Boys Don't Cry

by Rifka

Fic: Boys Don't Cry
Author: Rifka
Posted to: TSXF and TS
Subject: This takes place right after Chris Keller finds Toby Beecher in the gym, you remember after Toby's parole was somehow screwed up and they had a little... talk. The episode was 'A Day in the Death', Season 6.

Notes: I was going to post this to the Lyric Wheel but it just wasn't long enough, it just seemed to end where it did. It's not really a fic or a ficlet just some reflections from the guys. Lyrics at the end provided by Ravyn.

Toby's Version

Toby exited the gym and headed straight for the showers after working out. Damn it all! He hadn't anticipated Chris Keller finding him today, especially in the gym.
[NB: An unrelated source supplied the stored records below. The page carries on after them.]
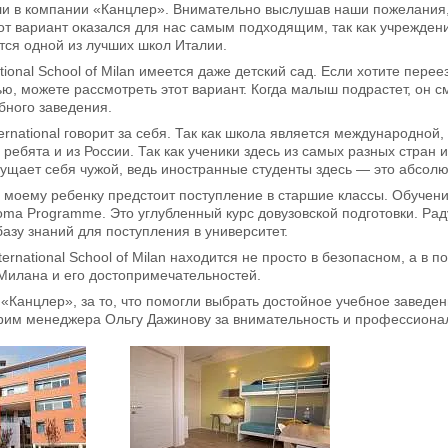
ли в компании «Канцлер». Внимательно выслушав наши пожелания,
Этот вариант оказался для нас самым подходящим, так как учрежде
тся одной из лучших школ Италии.
national School of Milan имеется даже детский сад. Если хотите пе
ью, можете рассмотреть этот вариант. Когда малыш подрастет, он см
бного заведения.
ernational говорит за себя. Так как школа является международно
 ребята и из России. Так как ученики здесь из самых разных стран 
ущает себя чужой, ведь иностранные студенты здесь — это абсол
моему ребенку предстоит поступление в старшие классы. Обучение
loma Programme. Это углубленный курс довузовской подготовки. Рад
азу знаний для поступления в университет.
ternational School of Milan находится не просто в безопасном, а 
Милана и его достопримечательностей.
«Канцлер», за то, что помогли выбрать достойное учебное заведен
рим менеджера Ольгу Дажинову за внимательность и профессиона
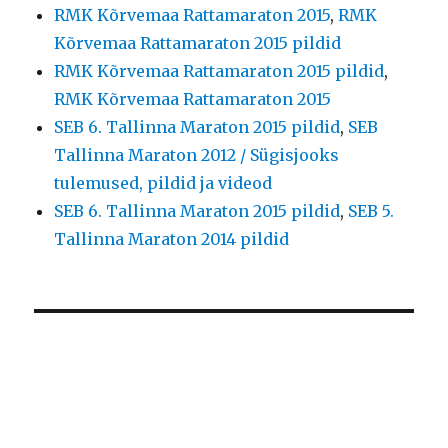
RMK Kõrvemaa Rattamaraton 2015
,
RMK
Kõrvemaa Rattamaraton 2015 pildid
RMK Kõrvemaa Rattamaraton 2015 pildid
,
RMK Kõrvemaa Rattamaraton 2015
SEB 6. Tallinna Maraton 2015 pildid
,
SEB
Tallinna Maraton 2012 / Sügisjooks
tulemused, pildid ja videod
SEB 6. Tallinna Maraton 2015 pildid
,
SEB 5.
Tallinna Maraton 2014 pildid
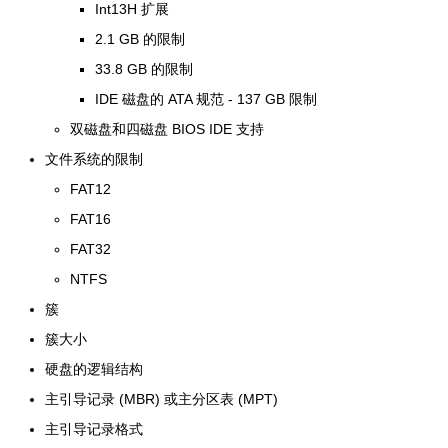
Int13H 扩展
2.1 GB 的限制
33.8 GB 的限制
IDE 磁盘的 ATA 规范 - 137 GB 限制
双磁盘和四磁盘 BIOS IDE 支持
文件系统的限制
FAT12
FAT16
FAT32
NTFS
簇
簇大小
硬盘的逻辑结构
主引导记录 (MBR) 或主分区表 (MPT)
主引导记录格式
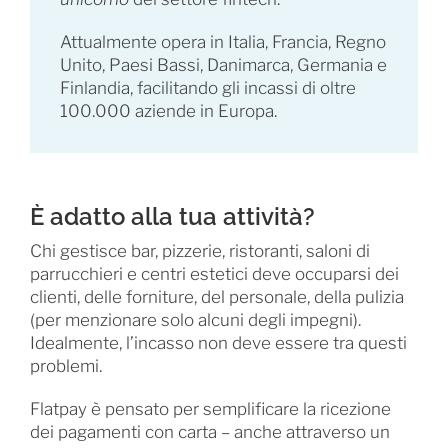
Attualmente opera in Italia, Francia, Regno
Unito, Paesi Bassi, Danimarca, Germania e
Finlandia, facilitando gli incassi di oltre
100.000 aziende in Europa.
È adatto alla tua attività?
Chi gestisce bar, pizzerie, ristoranti, saloni di
parrucchieri e centri estetici deve occuparsi dei
clienti, delle forniture, del personale, della pulizia
(per menzionare solo alcuni degli impegni).
Idealmente, l’incasso non deve essere tra questi
problemi.
Flatpay è pensato per semplificare la ricezione
dei pagamenti con carta – anche attraverso un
Up until now he'd been able to elude him, he thought he had all the situations, like meals and the gym timed just right but he knew sooner or later Chris would sniff him out. After walking into the shower and adjusting the water to a comfortable temperature he stepped under it along with doing one of the worst things he could possibly do, he starting thinking and had a little chat with himself all alone inside his head.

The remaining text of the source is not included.